I sit in a cafe, the one I’ve been visiting every day for weeks now because of needing to be near the childcare centre, wondering if I’m doing a bad thing. Not terrible, but kind of bad.
I’m talking about spending close to 8 euros every morning in this cafe, when I could be having the equivalent for 3 euros or less if I made those things at home, opening my euros by almost threefolds. That adds up quickly.
When I spend money I think about my wife and daughter. My money is their money. And money, in my mind, is meant to bring us — as a family — security, mobility, access, and comfort. Certainly not for me to splurge!
Buying coffee and a ham and cheese croissant for 8 euros feels like a splurge, and I’ve been doing it for weeks now. I feel like such a man, in the manners in which society rightly characterises us — of tending to spend on ourselves and not on our family. I fully endorse non-profits preferring to extend microloans in poorer countries to women than to men.
On the other hand… these foods nourish me. I hear the voice in my head saying, a dude’s gotta eat, or he’s not going to think and act straight! Plus, it’s my breakfast, that all-important pre-work brain food. Surely I deserve to eat?
In situations like these, I’ve learned with age (and privilege) to not think in mathematical terms. Yes, 8 euros is almost 3 times more than what I could have paid for the same thing. But how do you factor in the feeling of well-being that comes from buying a little something with the money you’ve earned?
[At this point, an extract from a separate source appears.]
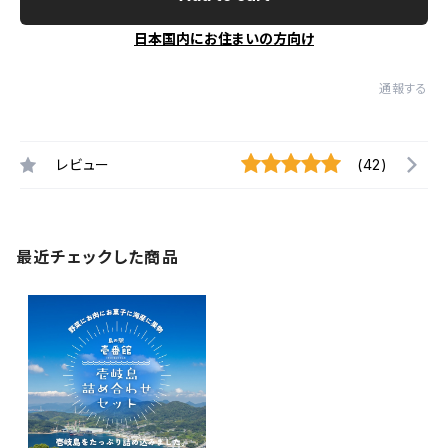
日本国内にお住まいの方向け
通報する
レビュー
(42)
最近チェックした商品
Ramit Sethi and other personal financial gurus probably have a rule for this kind of thing. Don’t save on your cappuccinos; that’s penny-wise pounds-foolish!, I hear them exclaiming. But from what I can tell, we’re all just taking blind stabs at the piñata here. You’re never going to succeed in accurately parsing feelings into numbers.
In this way, like so many things, I’m left to navigate on my own. And these days, 30-something, I like to navigate by feeling - that misused word that when interrogated seems to mean, in this case, intuition.
Today, it feels like I can afford to pay more for the ancillary benefits of sitting in this cafe without jeopardising the security, mobility, access, and comfort of my wife and daughter. So I will come to this cafe again tomorrow. My intuition is that any more guilt and calculation will vaporise much of the intangible benefits, so I shall stop.